I do not feel my depression has gone forever, but I now have a perspective on it that gives me hope it will not overwhelm me again. Partly for me this has been about acknowledging that my vulnerability should not be hidden.
I do not think we can pretend to be invulnerable and cope well forever. I have found that it is better to accept vulnerability as part of the mosaic of our lives and to let it make the picture so much more vivid and real.
Self-esteem and self-worth
I would like to share a little about self-esteem and self-worth. I know when anyone is struggling it is easy to think that everyone else is coping brilliantly. Our weaknesses make us feel very lonely. I hope therefore that it might be helpful to someone if I write a few words about the fact that I have never coped brilliantly with, or indeed felt worthy of, any role I have ever had.
I have heard people say lots of kind things over the years; they say I can be an inspiring speaker and sometimes a funny writer and some people think I am an insightful mentor. Such kind words are appreciated and I count my blessings every day, but it is not the same as what I feel.
As a director of the business I founded in the year 2000 I have worked all over the world from Singapore to Cape Town to Washington. However, I am certain there has not been a single day when I felt worthy of the opportunities I have been given.
In twenty years I have not been able to accept even one compliment without an overwhelming wish to say back “yes, but you’re wrong…”
How can it be that in my late fifties I have so little regard for my experience that I still feel gripped with anxiety before a presentation?
I have been part of a team that has created wonderfully enriching developmental events, but I do not sleep for days beforehand and afterwards I struggle to read the often beautifully thoughtful feedback from a grateful delegate.
I love my mentoring work. The people I work with are gifted and kind, and they inspire me with their courage, and their commitment to being thoughtful and brilliant contributors. To help such brilliant people fulfil their potential feels like one of the greatest blessings of my life, but I have never asked any of them if I have helped.
I love writing, but I would be mortified to have my words critiqued. I write mostly to calm my swirling mind and so that my exhausted ideas may rest away from the noise inside my head.
I was once told by a lawyer that he was disappointed with a report I had written. “Is this it?” he asked before destroying my work. He concluded his email saying: “You know you are not as good as you think you are”.

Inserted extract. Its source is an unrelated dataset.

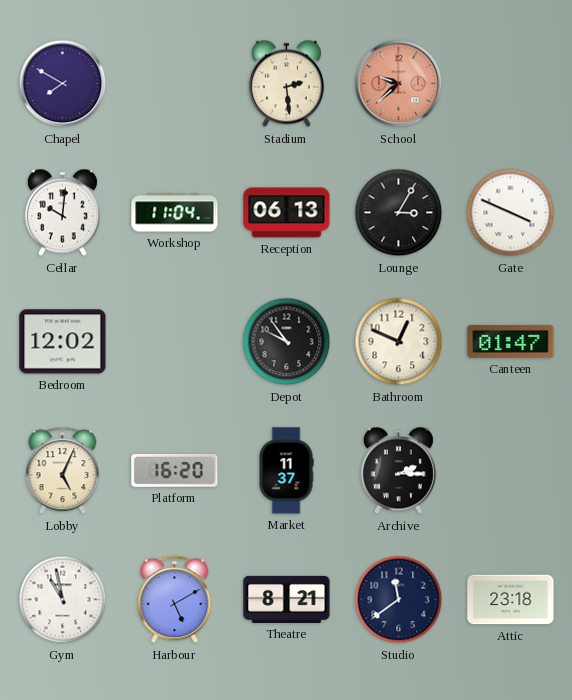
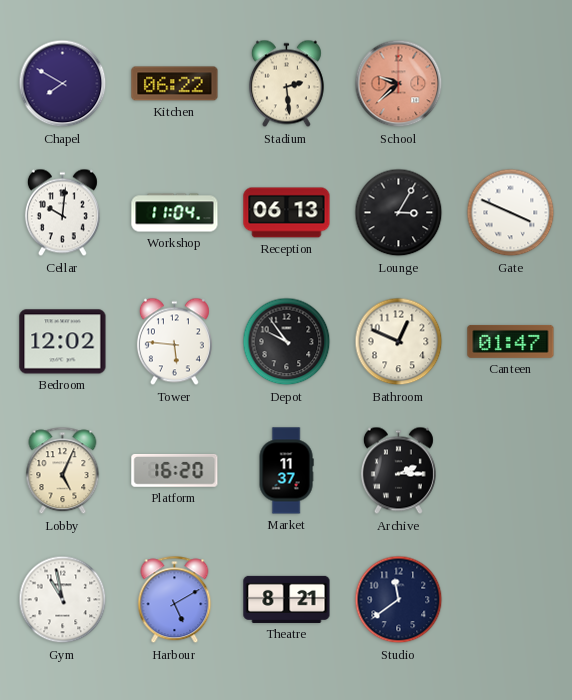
Kitchen: none -> 06:22
Tower: none -> 5:46
Attic: 23:18 -> none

I thought to myself: 'Mate, you have absolutely NO idea!'
The email is years old and it is still the only feedback I can remember word for word. And the trouble was, I believed him. My self-doubt is part of me. On a good day I can appear like I have it all under control, I can trust that I have done things before and I will therefore be able to do these things again. But on a poor day I doubt I will ever work again.
The reason I feel it is important to share this most private of fears, in this Mental Health Awareness Week, is because it is also the twentieth anniversary year of our business and I want to say out loud, proudly and with certainty that my fear has not defined me.
My fear has not stopped me from being a contributor and helping other people. My fear has not stopped me from being valued by others. My fear has not stopped me from trying to be kind.
There are a few things at the heart of the way I work, and I would like to share them with you. I think they are the most important things I have learnt in my whole career and without these thoughts I would have been lost a long time ago.
First, if you feel that you cannot love yourself you must still allow others to love you. I know I am not the best judge of my worth, but I trust others who love me to guide me and help me.
Second, if you cannot easily ask for help, please surround yourself with people who will step in to help you without being asked. The best teams look out for each other. The people I work with inspire me every day. The people around me have changed my life for the better, for ever.
And third, if you fear a bad day is closing in, try to let it pass, a good day will not be far behind. Your talent and your values are a constant, a stormy mind is not.
In the hauntingly beautiful words of John O’Donohue:
This is the time to be slow,
Lie low to the wall
Until the bitter weather passes.
Try, as best you can, not to let
The wire brush of doubt
Scrape from your heart
All sense of yourself
And your hesitant light.
If you remain generous,
Time will come good;
And you will find your feet
Again on fresh pastures of promise,
Where the air will be kind
And blushed with beginning.
Whatever our fear, however it feels, it emphatically does not define us. Fear may want to engulf us, but it cannot do so. It is just one feeling, and we have so many others to rely on.
Fear can shout and make a din, but noise is not the same as truth. Despite my fear, which I have had for as long as I can remember, I know it is possible to have a career full of blessings, full of achievement, full of love and kindness and friendships for a lifetime. That is the truth.
Perhaps it is because of my fear that I have found the most beautiful and cherished people to work with; people full of soul and kindness. Perhaps it is because of my fear that I know there is such untapped potential in everyone, and I believe in everyone’s opportunity to be the wonderfully kind, thoughtful and fulfilled contributor that they and their talent deserve to be.
Perhaps it is because of my fear that I feel it is my life’s work to stand beside others and their fears.
My final thought is for my colleagues at LBC Wise Counsel and in our amazing faculty. I love working with you. I love your kindness and your brilliance. I love the values you live by every day. I love you. You have lifted my world and filled it with blessings.